MAMA also looked at Doctypes in its main analysis. We have compared cases where both tools found no Doctype. MAMA found 1,720,886 URLs without a Doctype. This is a rather large discrepancy compared to the validator's numbers above. We must alter this figure further because the SOAP response for a validation failure error returns empty <m:doctype > and <m:charset > elements. To improve the quality of our comparison between MAMA and the validator's results, we must exclude from our mutual examination all URLs with a positive validator failure count. After this minor adjustment, the numbers are much more in line with each other. To the numbers:

**Fig 9-3:** Scenarios where Doctype is not present
Situation	Qty
MAMA detected no Doctype.	1,465,367
Validator detected no Doctype.	1,474,974
MAMA and validator both detected no Doctype.	1,423,478
MAMA detected no Doctype, but the validator did.	41,889
Validator detected no Doctype, but MAMA did.	51,496

The final two numbers are the most interesting. These discrepancies are still quite large (~3% of the overall 'no Doctype detected' count). What could account for this? Some reasons noticed for the differences (there could be others):

MAMA did not look for a Doctype in the destination document of a META refresh/redirect. The validator appears to do this.
Ex: http://disneyworld.disney.go.com/wdw/parks/parkLanding?id=TLLandingPage
MAMA does not request or handle gzipped content, but it was occasionally served to it anyway. The validator appears to handle this.
MAMA looked anywhere in the document for a Doctype, but the validator only looks near the beginning of the document. A rather large set of URLs unfortunately fit this description.
Ex: http://www.ruready.com/
URL content can change over time, including the addition or deletion of Doctypes. MAMA's analysis occurred in November 2007, and the validation of those same URLs happened in January 2008—over 2 months later. In sampling random parts of the URL set where MAMA did not initially detect a Doctype, a current, live analysis by MAMA does indeed detect a Doctype in most cases tried. Other than a bug existing in MAMA (unfortunately, always possible in any software), this is the best explanation to put forth.

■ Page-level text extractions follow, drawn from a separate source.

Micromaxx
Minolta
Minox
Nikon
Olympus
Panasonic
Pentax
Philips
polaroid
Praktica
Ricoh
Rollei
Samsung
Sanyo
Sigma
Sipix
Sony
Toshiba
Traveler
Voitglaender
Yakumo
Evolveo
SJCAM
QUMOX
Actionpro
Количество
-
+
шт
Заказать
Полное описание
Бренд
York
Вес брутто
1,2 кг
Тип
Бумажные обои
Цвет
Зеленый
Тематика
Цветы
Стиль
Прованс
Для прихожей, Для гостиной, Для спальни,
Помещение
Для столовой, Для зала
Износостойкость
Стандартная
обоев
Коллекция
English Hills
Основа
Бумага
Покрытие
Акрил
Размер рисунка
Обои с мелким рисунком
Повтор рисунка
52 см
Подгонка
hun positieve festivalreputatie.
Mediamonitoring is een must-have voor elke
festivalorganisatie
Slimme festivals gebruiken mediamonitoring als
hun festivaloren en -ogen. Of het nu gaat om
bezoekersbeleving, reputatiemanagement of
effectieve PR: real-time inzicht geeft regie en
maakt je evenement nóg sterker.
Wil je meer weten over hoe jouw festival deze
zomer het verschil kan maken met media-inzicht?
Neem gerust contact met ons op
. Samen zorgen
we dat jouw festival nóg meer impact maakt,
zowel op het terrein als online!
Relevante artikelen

Doctype statement present details

What about URLs that had validator-detectable Doctypes? We will linger on the comparison between MAMA's Doctype detection and the Validator's before looking in depth at what those Doctypes were.

**Fig 9-4:** Scenarios where Doctype is present
Situation	Qty
MAMA detected a Doctype.	1,788,294
The validator detected a Doctype.	1,625,509
MAMA and the validator both detected a Doctype, and it was the same.	1,583,620
MAMA and the validator both detected a Doctype, and it was different.	36,119

Where MAMA and the validator both found a Doctype, they disagree 2.28% of the time. Other than the aforementioned time delay between the MAMA and validator analyses, could there be other reasons to account for this difference? Scanning a list of results for MAMA/validator Doctypes that differed, there may indeed be a trend—and a positive one at that. Of the 36,119 URLs that changed Doctype, 23,390 of them (64.76%) changed from an HTML Doctype to an XHTML Doctype. There are a few reasons mentioned above that could be affecting these results, and the above numbers could be a coincidence, but this looks like a data point supporting the gradual shift from HTML to XHTML.

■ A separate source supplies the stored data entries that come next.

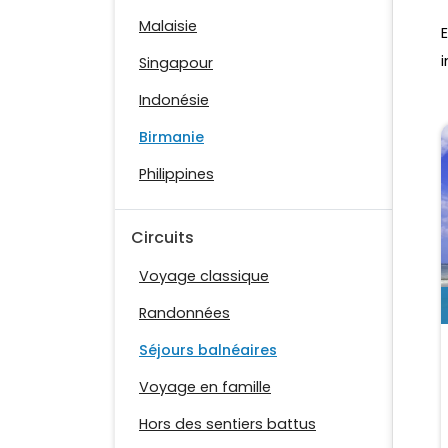
Malaisie
i
Singapour
Indonésie
Birmanie
Philippines
Circuits
Voyage classique
Randonnées
Séjours balnéaires
Voyage en famille
Hors des sentiers battus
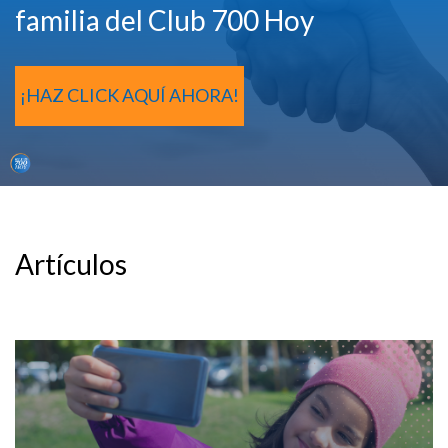
familia del Club 700 Hoy
¡HAZ CLICK AQUÍ AHORA!
Artículos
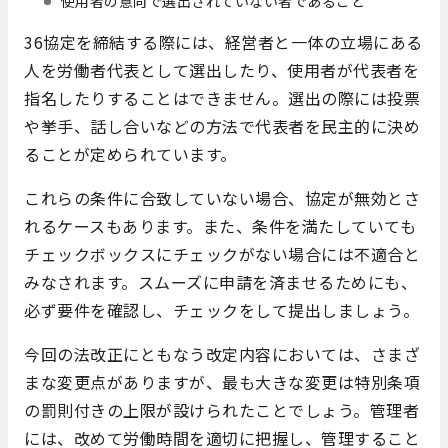
使用者の意向で選出されていない者であること
36協定を締結する際には、経営者と一体の立場にある
人を労働者代表として選出したり、使用者が代表者を
指名したりすることはできません。選出の際には投票
や挙手、話し合いなどの方法で代表者を民主的に決め
ることが定められています。
これらの条件に合致していない場合、協定が無効とさ
れるケースもあります。また、条件を満たしていても
チェックボックスにチェックがない場合には不適合と
みなされます。スムーズに申請を済ませるためにも、
必ず要件を確認し、チェックをして提出しましょう。
今回の法改正にともなう改定内容においては、さまざ
まな変更点がありますが、最も大きな変更は特別条項
の罰則付きの上限が設けられたことでしょう。管理者
には、改めて労働時間を適切に把握し、管理すること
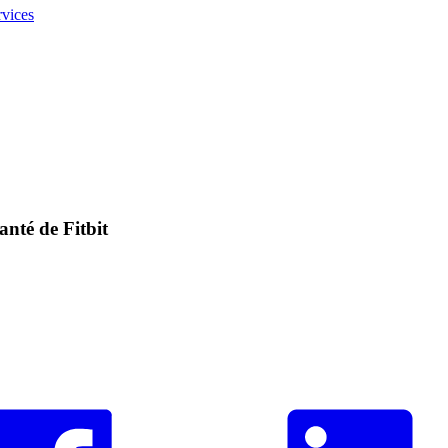
rvices
anté de Fitbit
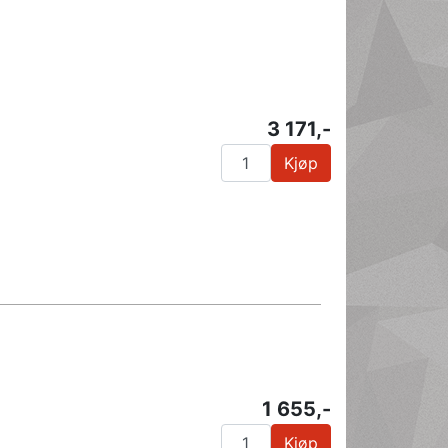
3 171,-
Kjøp
1 655,-
Kjøp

To summarize the per-URL and per-domain frequency tables for validator Doctype, Transitional FPI flavors have a lock on the top three most popular positions. The other variants trail far behind. If a document has a Doctype, it is likely to be a Transitional flavor of XHTML 1.0 or (even more likely) HTML 4.0x. XHTML 1.0 Strict dominates over any other Strict variant (98% of all Strict types).

Totals for common substrings found in the validator Doctype field

A survey of the FPIs the validator exposed is like a microcosm of the evolution of HTML—there are documents claiming to adhere to "ancient" versions from the early days all the way through to the language's present XHTML incarnations. Searching for a few, well-chosen substrings demonstrates this variety well, and we can see how well an author's choice of Doctype FPI results in actually passing validation. Out of the 1,625,509 URLs exposing a Doctype to the validator, Strict Doctypes pass validation twice as often as the other flavors, and XHTML Doctypes are much are heavily favored for passing validation than other Doctypes. More could be said about the final two items in the table below (to say the least), but that is left for a future discussion.

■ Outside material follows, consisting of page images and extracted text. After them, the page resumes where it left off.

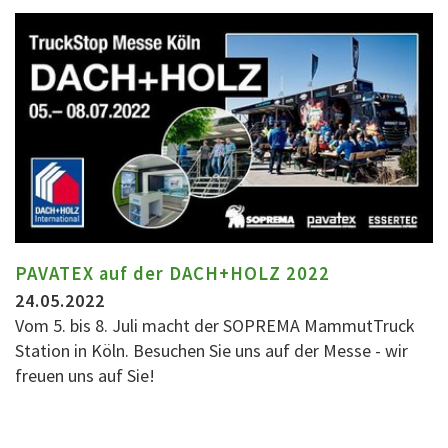
PAVATEX auf der DACH+HOLZ 2022
24.05.2022
Vom 5. bis 8. Juli macht der SOPREMA MammutTruck
Station in Köln. Besuchen Sie uns auf der Messe - wir
freuen uns auf Sie!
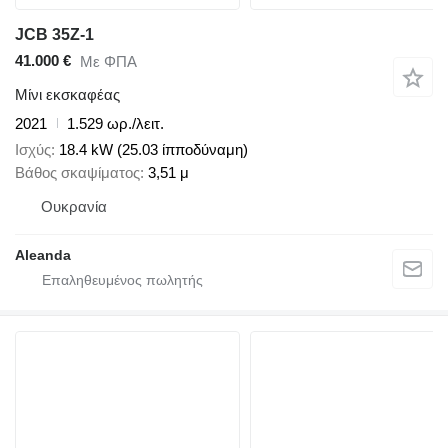
JCB 35Z-1
41.000 €
Με ΦΠΑ
Μίνι εκσκαφέας
2021
1.529 ωρ./λειτ.
Ισχύς
18.4 kW (25.03 ίπποδύναμη)
Βάθος σκαψίματος
3,51 μ
Ουκρανία
Aleanda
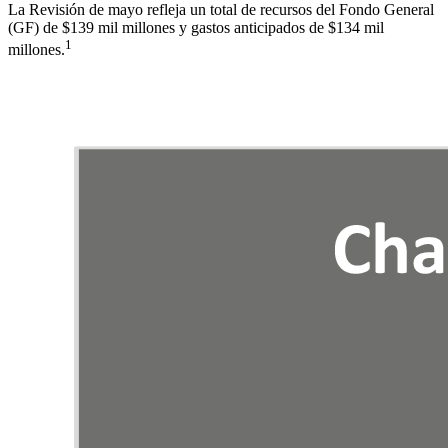
La Revisión de mayo refleja un total de recursos del Fondo General
(GF) de $139 mil millones y gastos anticipados de $134 mil
1
millones.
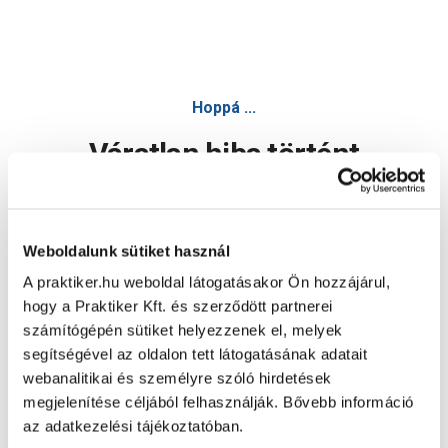
Hoppá ...
Váratlan hiba történt
Dolgozunk a hiba javításán. Egy kis türelmet kérünk.
Weboldalunk sütiket használ
A praktiker.hu weboldal látogatásakor Ön hozzájárul,
Oldal újratöltése
hogy a Praktiker Kft. és szerződött partnerei
számítógépén sütiket helyezzenek el, melyek
segítségével az oldalon tett látogatásának adatait
webanalitikai és személyre szóló hirdetések
megjelenítése céljából felhasználják. Bővebb információ
az adatkezelési tájékoztatóban.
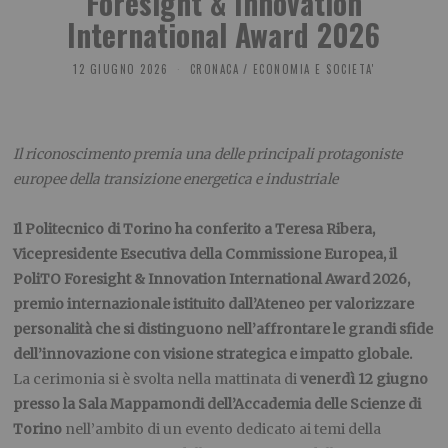
Foresight & Innovation
International Award 2026
12 GIUGNO 2026
CRONACA
/
ECONOMIA E SOCIETA'
Il riconoscimento premia una delle principali protagoniste
europee
della transizione energetica e industriale
Il Politecnico di Torino ha conferito a Teresa Ribera,
Vicepresidente Esecutiva della Commissione Europea, il
PoliTO Foresight & Innovation International Award 2026,
premio internazionale istituito dall’Ateneo per valorizzare
personalità che si distinguono nell’affrontare le grandi sfide
dell’innovazione con visione strategica e impatto globale.
La cerimonia si è svolta nella mattinata di
venerdì 12 giugno
presso la Sala Mappamondi dell’Accademia delle Scienze di
Torino
nell’ambito di un evento dedicato ai temi della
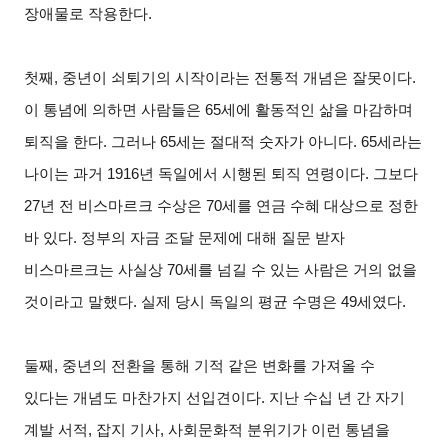
장애물로 작용한다.
첫째, 중년이 쇠퇴기의 시작이라는 전통적 개념은 잘못이다.
이 통념에 의하면 사람들은 65세에 활동적인 삶을 마감하며
퇴직을 한다. 그러나 65세는 절대적 숫자가 아니다. 65세라는
나이는 과거 1916년 독일에서 시행된 퇴직 연령이다. 그보다
27년 전 비스마르크 수상은 70세를 연금 수혜 대상으로 정한
바 있다. 정부의 자금 조달 문제에 대해 질문 받자
비스마르크는 사실상 70세를 넘길 수 있는 사람은 거의 없을
것이라고 말했다. 실제 당시 독일의 평균 수명은 49세였다.
둘째, 중년의 전환을 통해 기적 같은 변화를 가져올 수
있다는 개념도 마찬가지 선입견이다. 지난 수십 년 간 자기
계발 서적, 잡지 기사, 사회문화적 분위기가 이런 통념을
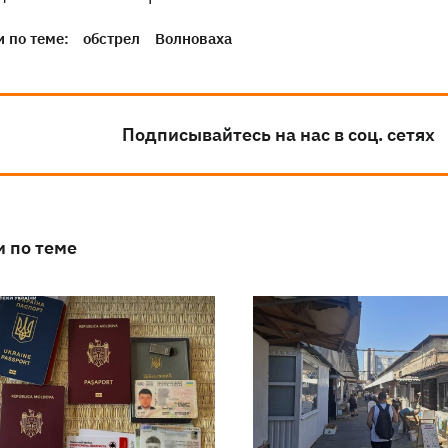
 по теме:
обстрел
Волноваха
Подписывайтесь на нас в соц. сетях
и по теме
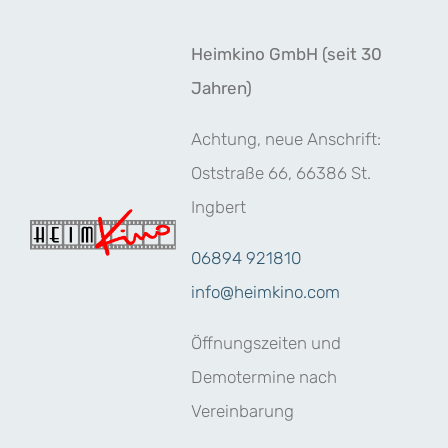
Zum
Inhalt
Heimkino GmbH (seit 30
springen
Jahren)
Achtung, neue Anschrift:
Oststraße 66, 66386 St.
Ingbert
06894 921810
info@heimkino.com
Öffnungszeiten und
Demotermine nach
Vereinbarung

**Fig 9-5:** Detection of substrings in the Doctype field
Doctype flavor	Qty	Percentage of total	Passing validation	Percentage of flavor
"Transitional"	1,341,024	82.50%	112,348	8.38%
"Strict"	100,002	6.15%	17,502	17.50%
"Frameset"	57,225	3.52%	4,133	7.22%
Doctype markup language	Qty	Percentage of total	Passing validation	Percentage of markup language
" html 4" (HTML 4 variants)	987,701	60.76%	66,535	6.74%
" xhtml 1.0"	544,622	33.50%	71,537	13.14%
" html 3.2"	44,642	2.75%	1,753	3.93%
" xhtml 1.1"	19,984	1.23%	4,074	20.39%
" html 2"	4,792	0.29%	176	3.67%
" html 3.0"	884	0.05%	44	4.98%
"WAP"	789	0.05%	468	59.32%
" xhtml 2"	11	0.00%	0	0.00%

The studies from Parnas and Saarsoo did not use the W3C validator, and, as a consequence, there was not such an extreme focus on Doctype usage. Generally, the validator they used only tracked whether a Doctype was used at all. The main reported error type in Parnas' study was a missing Doctype, with only 18.8% of URLs having one present. By the time of Saarsoo's study, the number of URLs having a Doctype moved up to 39.08%. Fast-forward to now, and that number has grown considerably yet again—to 57.7% according to the W3C validator. This is a very respectable increase over time. If few authors are actually creating valid documents, at least most of them seem to understand that there IS a standard to which they should be adhering.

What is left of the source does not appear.